Osteuropa verfügt über immense Rebflächen. Allein Rumänien, Ungarn und Bulgarien, die wichtigsten Anbauländer, kommen gemeinsam auf fast 500.000 ha Fläche – dabei gibt es noch weitere Weinbauländer, wie z. B. Kroatien, Moldawien, Tschechien und Slowakei. Der Wein aus Osteuropa ist so unterschiedlich wie die einzelnen Länder: Aus Tschechien und der Slowakei kommen gute frische Weißweine, z. B. Müller-Thurgau, Weißburgunder und Gewürztraminer; die Ukraine ist für ihre süßen Dessertweine und trockenen Riesling-Weine bekannt; aus Ungarn, dem wichtigsten Weinland Osteuropas, stammen wiederum gehaltvolle Rotweine, aber auch aromatische Weißweine – unter Weinkennern gelten ungarische Weine als Geheimtipp. Drei Viertel der rumänischen Weine sind Weißweine – viele Rebsorten, wie z. B. der Silvaner, haben dort ihren Ursprung.
Lange Zeit setzte der verstaatlichte Weinbau in Osteuropa vor allem auf Quantität statt auf Qualität – der Großteil des Weins wurde in die Sowjetunion exportiert, heute sind auch Deutschland, Italien, Österreich, Spanien und Frankreich wichtige Exportländer . In der Vergangenheit konnten einige Länder zu den europäischen Weinen aufschließen. Neben einheimischen Rebsorten werden nun auch typisch europäische Weinreben kultiviert und der moderne Weinbau hat Einzug gehalten. Weil der Wein aus dem Osten von Europa so vielfältig ist, können keine allgemeingültigen Merkmale benannt werden.

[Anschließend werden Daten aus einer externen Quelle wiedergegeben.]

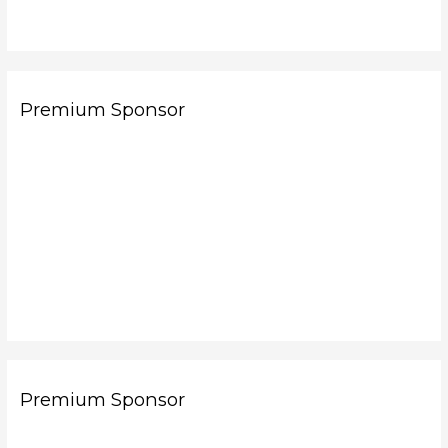
Premium Sponsor
Premium Sponsor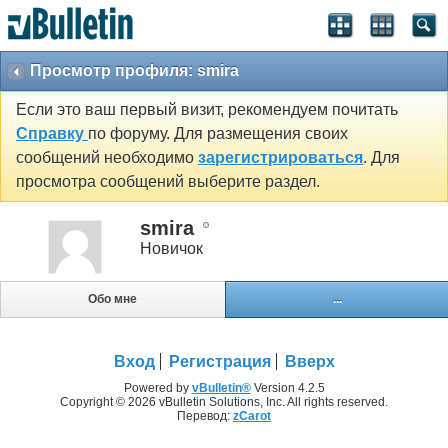
Просмотр профиля: smira
Если это ваш первый визит, рекомендуем почитать
Справку
по форуму. Для размещения своих
сообщений необходимо
зарегистрироваться
. Для
просмотра сообщений выберите раздел.
smira
Новичок
Обо мне
...
Вход
Регистрация
Вверх
Powered by
vBulletin®
Version 4.2.5
Copyright © 2026 vBulletin Solutions, Inc. All rights reserved.
Перевод:
zCarot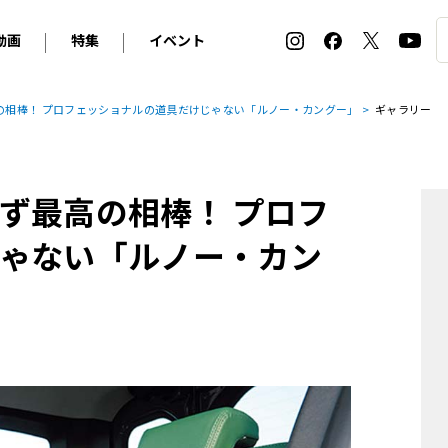
動画
特集
イベント
ィ
BMW
アルピナ
オリジナル動画
2026 サマータイヤ＆ホイール バイヤーズガイド
ル・ボラン カーズ・ミート2026横浜
の相棒！ プロフェッショナルの道具だけじゃない「ルノー・カングー」
ギャラリー
2025-2026 冬 スタッドレス＆ウインタータイヤ バイヤ
SNOW EXPERIENCE in TOGAKUSHI SKI FIE
デス・ベンツ
ポルシェ
フォルクスワーゲン
ホイールカタログ2025-2026冬
EV:LIFE FUTAKO TAMAGAWA 2026
ーヌ
シトロエン
DSオートモビル
ホイールカタログ
EV:LIFE KOBE 2025
ず最高の相棒！ プロフ
ー
ルノー
アバルト
タイヤ特集
ル・ボラン カーズ・ミート2025横浜
ァ・ロメオ
フェラーリ
フィアット
ゃない「ルノー・カン
ルギーニ
マセラティ
アストン・マーティン
レー
ケータハム
ジャガー
ローバー
ロータス
マクラーレン
モーガン
ロールス・ロイス
キャデラック
シボレー
テスラ
ヒョンデ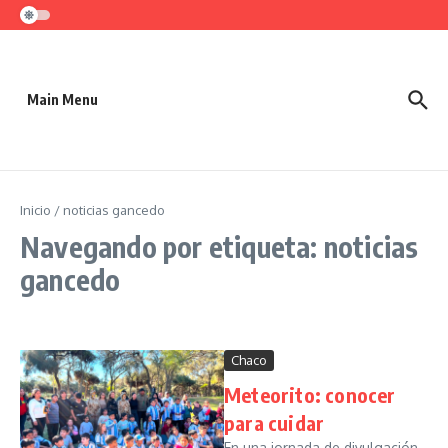
Saltar al contenido
Main Menu
Inicio
/
noticias gancedo
Navegando por etiqueta: noticias
gancedo
Chaco
Meteorito: conocer
para cuidar
En una jornada de divulgación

Geschichte des osteuropäischen Weinbaus

Der Weinbau hat im Osten Europas und den einzelnen osteuropäischen Regionen eine lange und große Tradition. Rumänien zählt mit über 6000 Jahren Weingeschichte zu den ältesten Weinländern Europas. Schon Herodot berichtete über den Weinhandel an der rumänischen Küste. Im Mittelalter beeinflussten deutsche Siedler aus Siebenbürgen den Weinbau – dasselbe gilt für das 18. Jahrhundert, als die Banater Schwaben in das Land kamen und sich dem Weinbau widmeten. Nach dem 2. WK wurde der Großteil der Weingüter verstaatlicht – erst in den 80er-Jahren kamen die Weingüter wieder in Privatbesitz und es begann die Herstellung von qualitativ hochwertigem Wein.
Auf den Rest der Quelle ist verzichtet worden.